A few days later we're back in Hatfield Forest, this time with David, Vicky, Oliver and Amy for a picnic.
This week sees the start of a weird spell. On thursday 10th August I get up early and take a taxi to Stansted Airport expecting to walk onto a flight to Blackpool for the UK desk.
When I arrive at around 6am the place is in utter chaos.
I call the news desk to learn of a terror plot that has been foiled by the police leading to a massive increase in air security.
It soon becomes apparent that there is no way I'll be flying today so I decide to take lots of pictures and send them to the office via my PDA and Pocket Phojo software. You can see the results here.
The above image is a grab of the "splash" front page of the BBC news site with my picture on the lead story. I was the only photographer in the airport for a number of hours and even sent some mobile phone footage to be used on News24.
It gets weirder. I'm one day away from taking nearly three weeks leave so I can be with Lydia for the rest of her Summer holidays when I get packaged off to the Lebanon.
In all I'm there for ten days, some in Beirut but most of it in the south of the country, principally in al-Khiyam.
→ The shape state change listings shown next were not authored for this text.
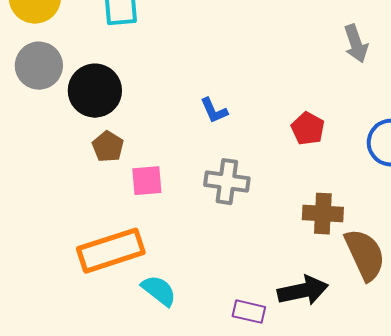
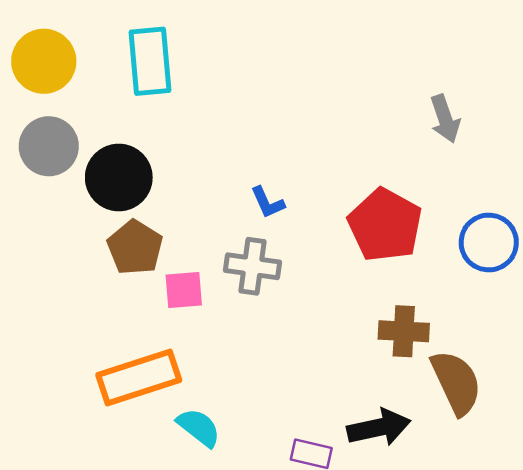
red pentagon: (308, 129) -> (385, 225), size x1.8
brown pentagon: (108, 147) -> (135, 248), size x1.4
gray cross: (227, 182) -> (252, 266), moved

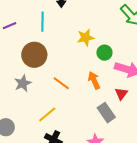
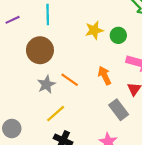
green circle: (104, 53) -> (118, 35), moved
gray star: (23, 83) -> (46, 84), moved

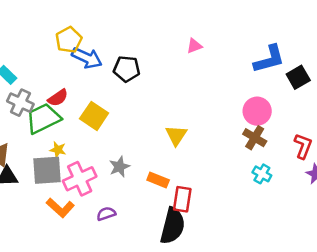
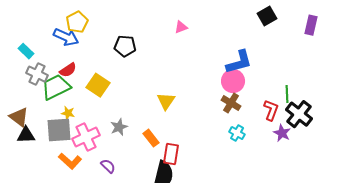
blue arrow: (87, 58) -> (66, 37), moved
blue L-shape: (269, 59) -> (239, 62), moved
black square: (298, 77) -> (267, 16), moved
orange rectangle: (158, 180) -> (151, 138), turned 30
purple semicircle: (106, 214) -> (108, 166), turned 63

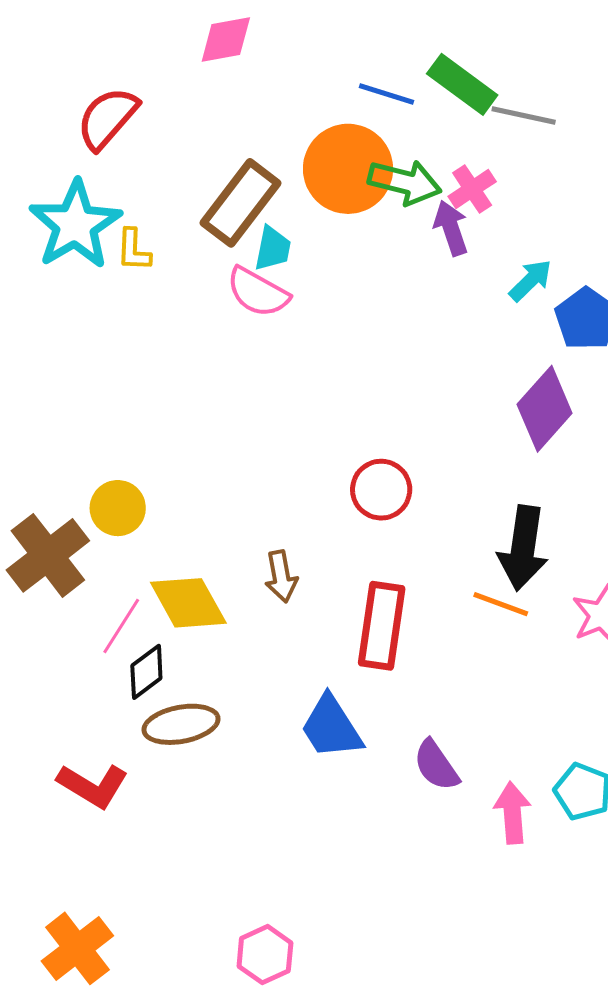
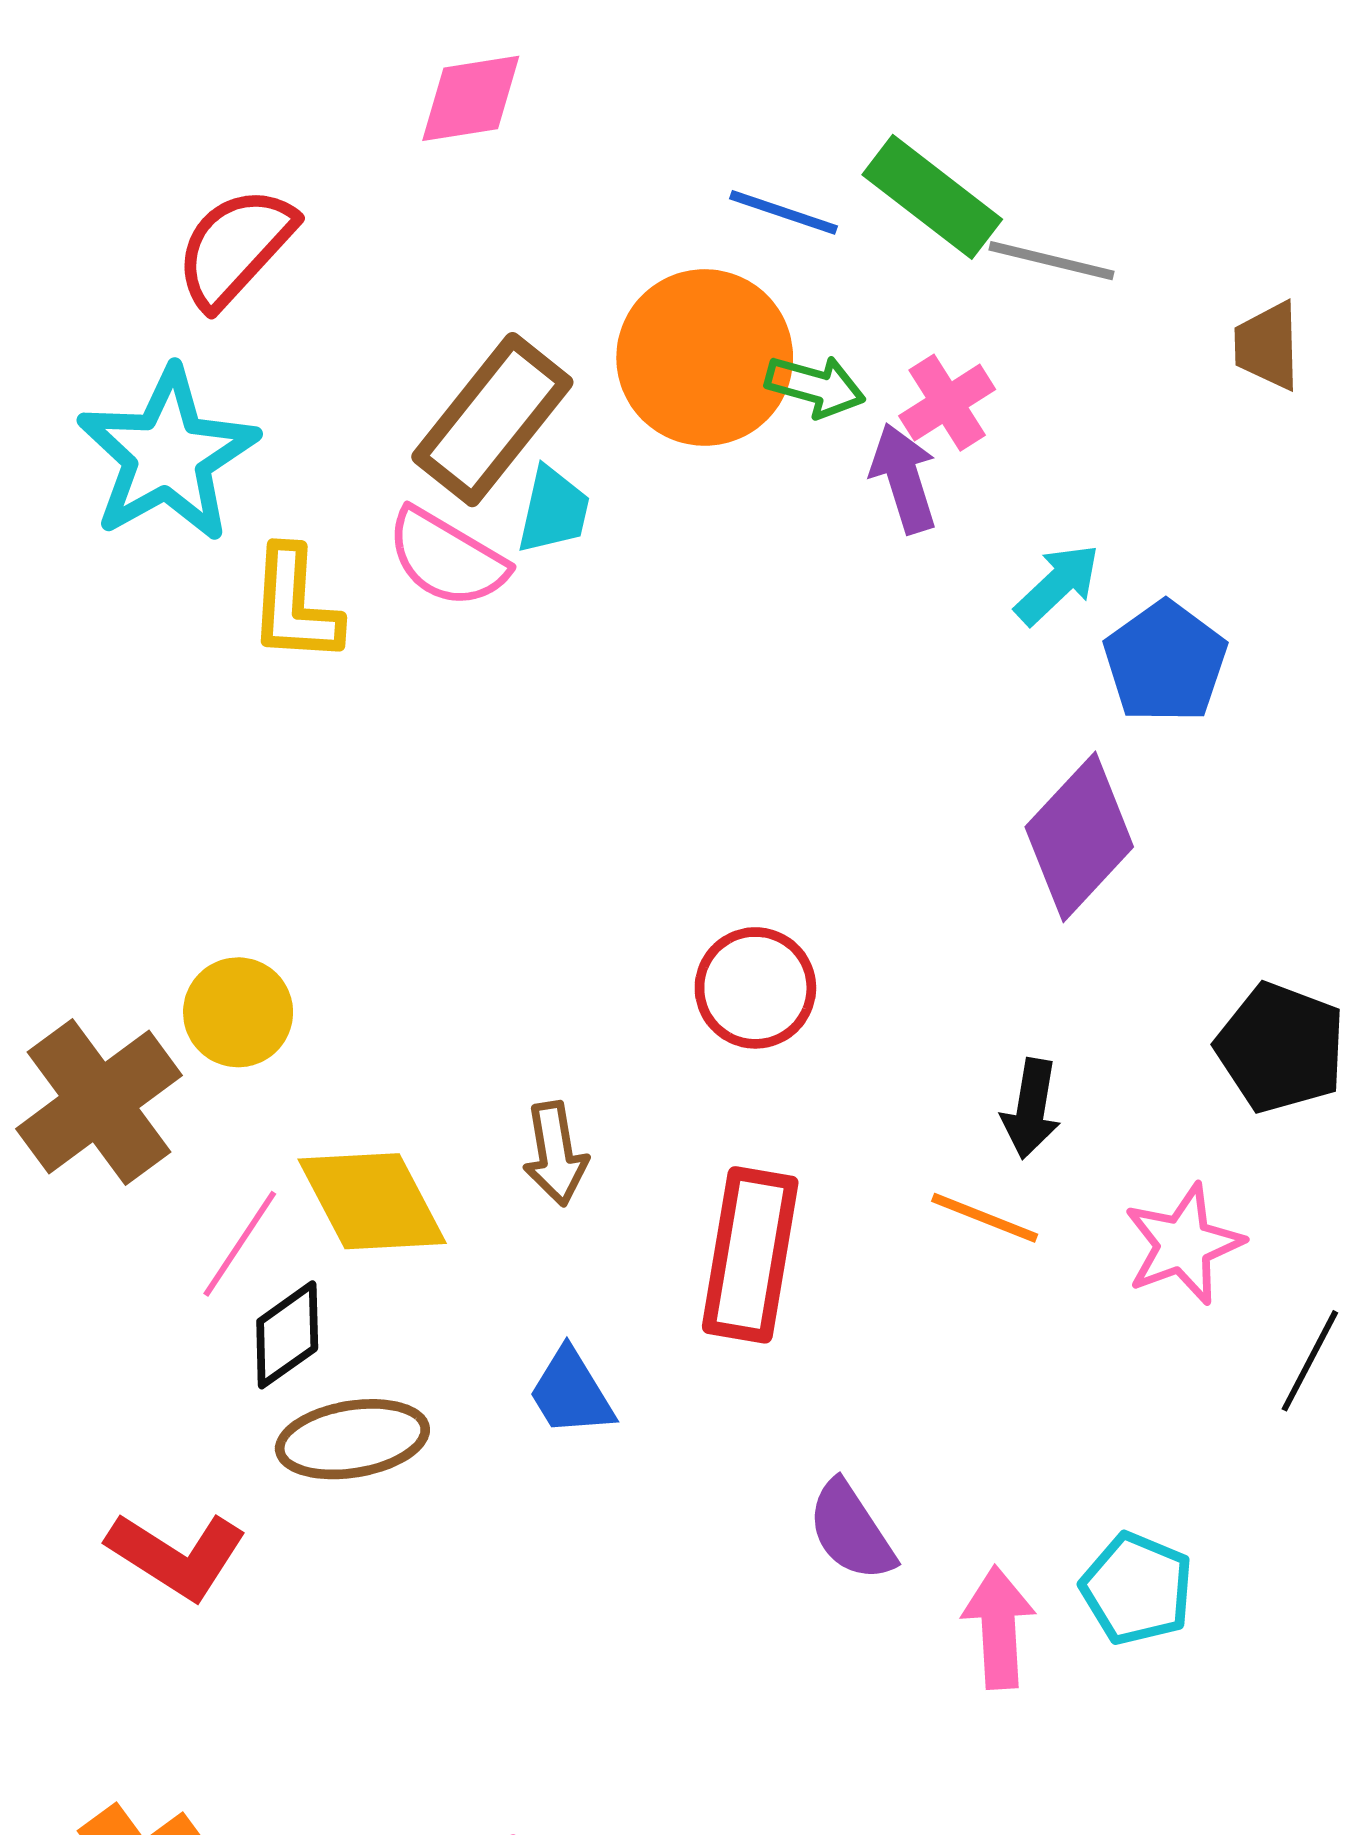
green arrow: (405, 182) -> (815, 386), size x0.7
yellow L-shape: (134, 250) -> (295, 605), moved, size x1.4
pink semicircle: (258, 292) -> (447, 558), moved
black arrow: (523, 548) -> (1031, 1109), size x0.6
blue trapezoid: (331, 727) -> (571, 1393), moved, size x0.7

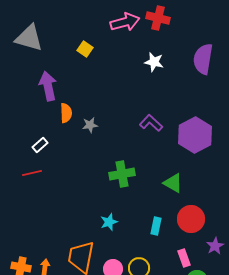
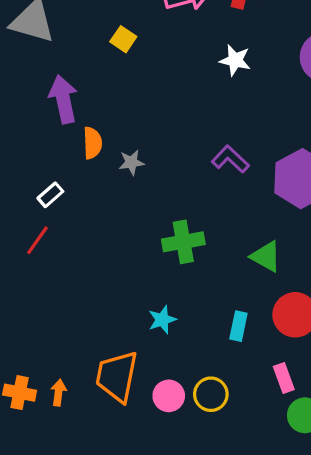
red line: (32, 173) -> (37, 240), turned -42

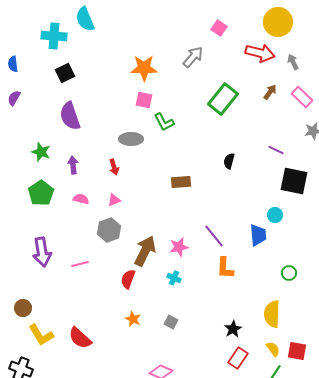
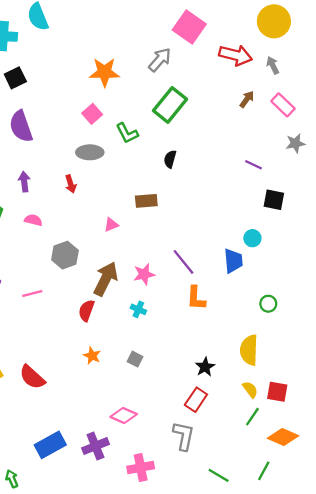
yellow circle: (278, 22) -> (274, 21), moved
pink square: (219, 28) -> (189, 27), size x1.8
green rectangle: (223, 99) -> (170, 105), moved
pink square: (144, 100) -> (92, 114), moved, turned 36
black semicircle: (229, 161) -> (170, 159), moved
black square: (294, 181) -> (274, 200), size x0.7
pink triangle: (114, 200) -> (111, 225), moved
red rectangle: (238, 358) -> (196, 400), moved

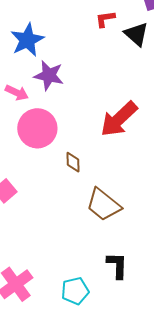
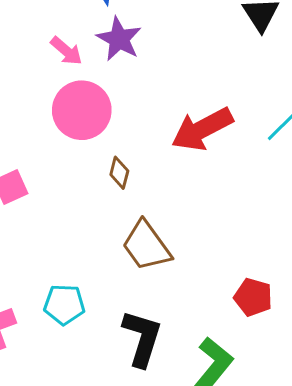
black L-shape: (117, 265) -> (142, 338), size x1.4
cyan pentagon: (75, 291) -> (64, 304), moved

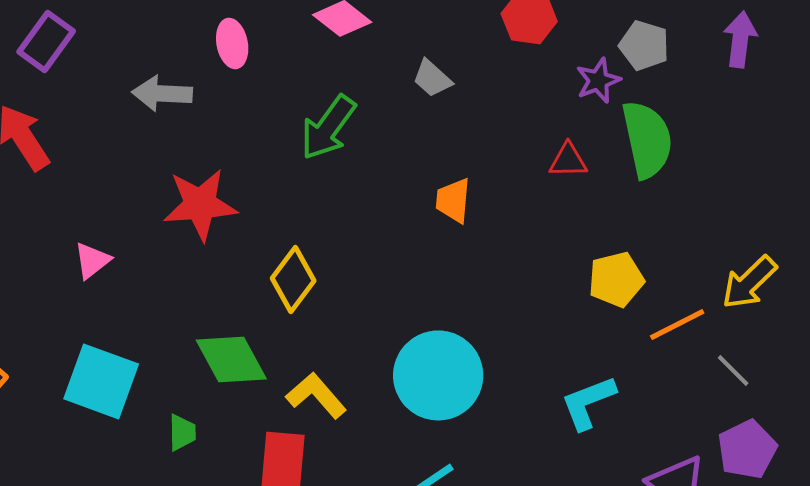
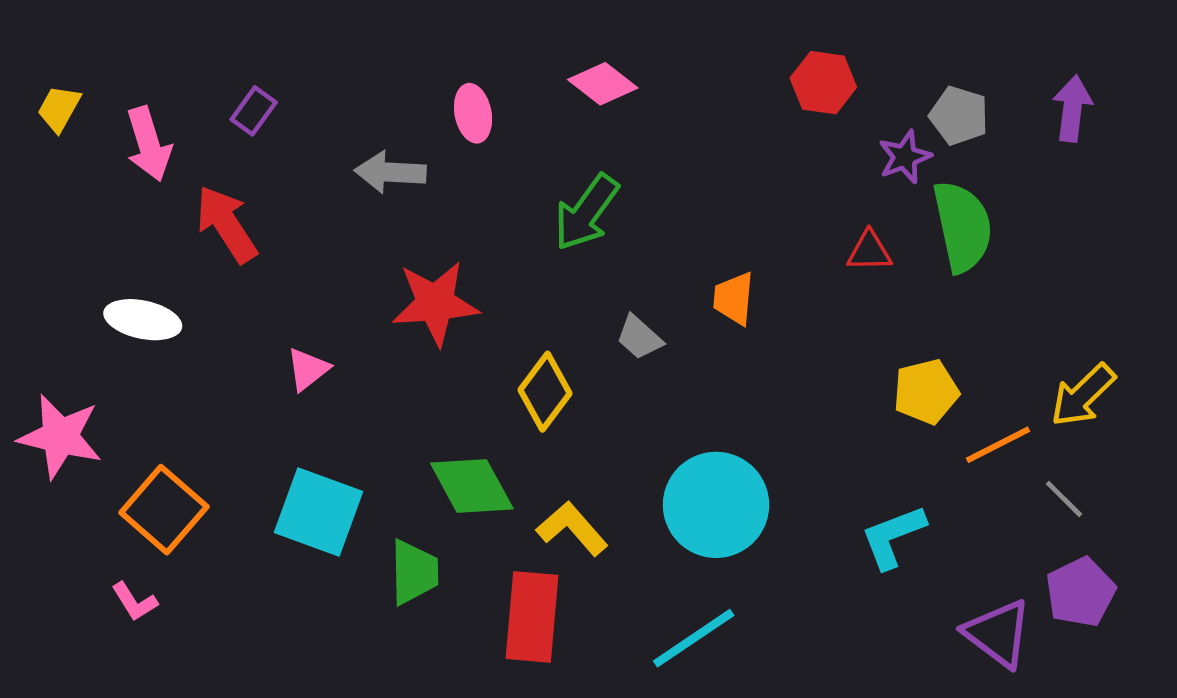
purple rectangle: (46, 41) -> (254, 111), size x0.7
gray trapezoid: (432, 78) -> (639, 337), moved
green trapezoid: (182, 432) -> (414, 572), size x1.5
To get there we have to fly to Damascus in Syria and then drive to Beirut. On arrival having had no sleep on the night flight we head to the town's southern suburbs to see the devastation.
It's the start of an amazing trip. I've posted a few pictures here but you can see more in the links to the BBC site and my Flickr account.
All links in week 34
The two pictures on the right are from the area in Beirut that has been flattened. Most of the town is untouched but the area near the Hezbollah headquarters is just acres of rubble. The banner has been added by Hezbollah's media team.
Almost every bridge on the main coast road was destroyed by the Israeli airforce. One driver didn't see the rubble and hit it hard, the medics were on hand as we arrived.
Al-Khiyam is a small town very near to the Israeli border. Whilst here we heard shelling as well as Israeli F16 and drone aircraft.
There is little of the place left but re-building is now underway.
The residents are very friendly and everywhere we went we were offered food and coffee, even by those who had nothing left.
^ Me in Bint Jbeil
< These kids were using rubble for a ball so on our return to the village we hunted high and low in the toy shops en-route so they could play properly.
< Communication was a problem. The mobile network was running but there was no GPRS signal so whilst in the south we relied upon Israeli networks that could be accessed from high ground in Lebanon! This is me sending some pictures on my PDA to London.
Whislt on the trip I also shot some 360 panoramic images, you can see a few in the links below.
The main risk was from uxb's and cluster bombs of which there were plenty, including one large one - you can find it in one of the galleries below.